» **Instructions to follow**
For this exercise, repeat the whole listing below exactly. Leave the pictures out.
── Records for the task
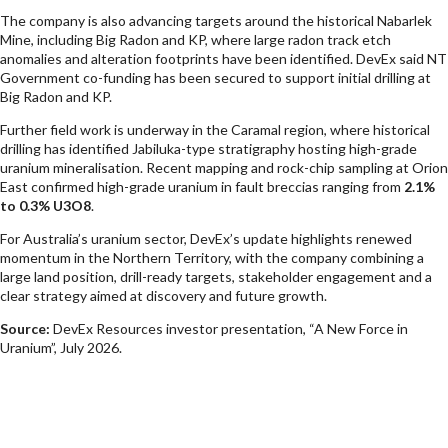
The company is also advancing targets around the historical Nabarlek
Mine, including Big Radon and KP, where large radon track etch
anomalies and alteration footprints have been identified. DevEx said NT
Government co-funding has been secured to support initial drilling at
Big Radon and KP.
Further field work is underway in the Caramal region, where historical
drilling has identified Jabiluka-type stratigraphy hosting high-grade
uranium mineralisation. Recent mapping and rock-chip sampling at Orion
East confirmed high-grade uranium in fault breccias ranging from
2.1%
to 0.3% U3O8
.
For Australia’s uranium sector, DevEx’s update highlights renewed
momentum in the Northern Territory, with the company combining a
large land position, drill-ready targets, stakeholder engagement and a
clear strategy aimed at discovery and future growth.
Source:
DevEx Resources investor presentation, “A New Force in
Uranium”, July 2026.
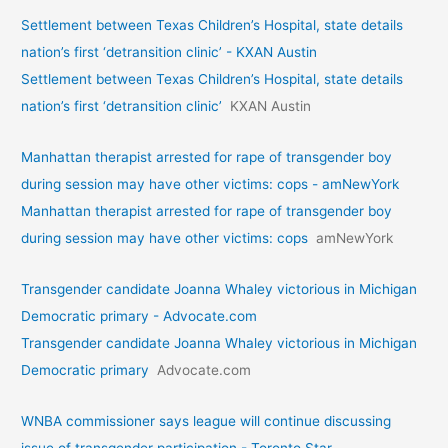
Settlement between Texas Children’s Hospital, state details
nation’s first ‘detransition clinic’ - KXAN Austin
Settlement between Texas Children’s Hospital, state details
nation’s first ‘detransition clinic’
KXAN Austin
Manhattan therapist arrested for rape of transgender boy
during session may have other victims: cops - amNewYork
Manhattan therapist arrested for rape of transgender boy
during session may have other victims: cops
amNewYork
Transgender candidate Joanna Whaley victorious in Michigan
Democratic primary - Advocate.com
Transgender candidate Joanna Whaley victorious in Michigan
Democratic primary
Advocate.com
WNBA commissioner says league will continue discussing
issue of transgender participation - Toronto Star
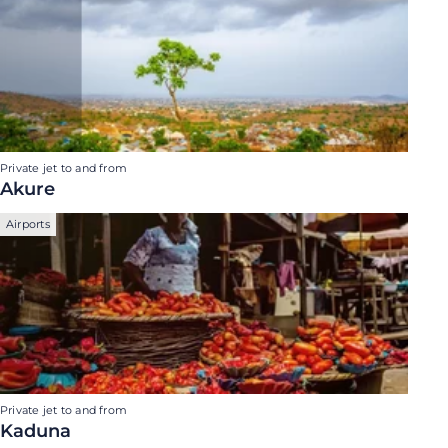
Private jet to and from
Akure
Airports
Private jet to and from
Kaduna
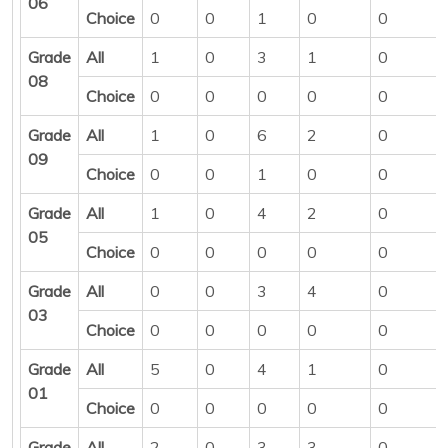
06
Choice
0
0
1
0
0
Grade
All
1
0
3
1
0
08
Choice
0
0
0
0
0
Grade
All
1
0
6
2
0
09
Choice
0
0
1
0
0
Grade
All
1
0
4
2
0
05
Choice
0
0
0
0
0
Grade
All
0
0
3
4
0
03
Choice
0
0
0
0
0
Grade
All
5
0
4
1
0
01
Choice
0
0
0
0
0
Grade
All
2
0
3
3
0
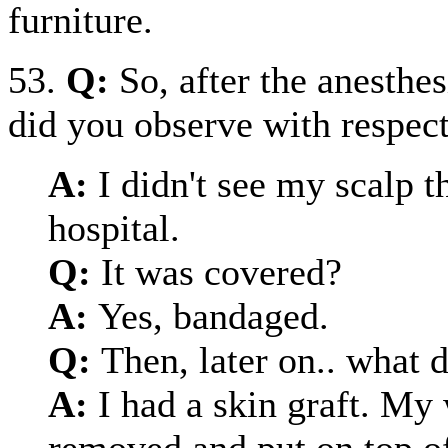
furniture.
53.
Q:
So, after the anesthe
did you observe with respect
A:
I didn't see my scalp t
hospital.
Q:
It was covered?
A:
Yes, bandaged.
Q:
Then, later on.. what 
A:
I had a skin graft. My
removed and put on top o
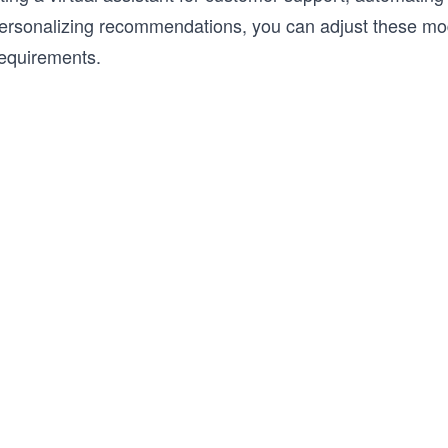
personalizing recommendations, you can adjust these mode
requirements.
────
» **Final answer**
The company is also advancing targets around the historical Nabarlek
Mine, including Big Radon and KP, where large radon track etch
anomalies and alteration footprints have been identified. DevEx said NT
Government co-funding has been secured to support initial drilling at
Big Radon and KP.
Further field work is underway in the Caramal region, where historical
drilling has identified Jabiluka-type stratigraphy hosting high-grade
uranium mineralisation. Recent mapping and rock-chip sampling at Orion
East confirmed high-grade uranium in fault breccias ranging from
2.1%
to 0.3% U3O8
.
For Australia’s uranium sector, DevEx’s update highlights renewed
momentum in the Northern Territory, with the company combining a
large land position, drill-ready targets, stakeholder engagement and a
clear strategy aimed at discovery and future growth.
Source:
DevEx Resources investor presentation, “A New Force in
Uranium”, July 2026.
Settlement between Texas Children’s Hospital, state details
nation’s first ‘detransition clinic’ - KXAN Austin
Settlement between Texas Children’s Hospital, state details
nation’s first ‘detransition clinic’
KXAN Austin
Manhattan therapist arrested for rape of transgender boy
during session may have other victims: cops - amNewYork
Manhattan therapist arrested for rape of transgender boy
during session may have other victims: cops
amNewYork
Transgender candidate Joanna Whaley victorious in Michigan
Democratic primary - Advocate.com
Transgender candidate Joanna Whaley victorious in Michigan
Democratic primary
Advocate.com
WNBA commissioner says league will continue discussing
issue of transgender participation - Toronto Star
Private jet to and from
Akure
Airports
Private jet to and from
Kaduna
06
Choice
0
0
1
0
0
Grade
All
1
0
3
1
0
08
Choice
0
0
0
0
0
Grade
All
1
0
6
2
0
09
Choice
0
0
1
0
0
Grade
All
1
0
4
2
0
05
Choice
0
0
0
0
0
Grade
All
0
0
3
4
0
03
Choice
0
0
0
0
0
Grade
All
5
0
4
1
0
01
Choice
0
0
0
0
0
Grade
All
2
0
3
3
0
furniture.
53.
Q:
So, after the anesthe
did you observe with respect
A:
I didn't see my scalp t
hospital.
Q:
It was covered?
A:
Yes, bandaged.
Q:
Then, later on.. what 
A:
I had a skin graft. My
removed and put on top o
personalizing recommendations, you can adjust these mode
requirements.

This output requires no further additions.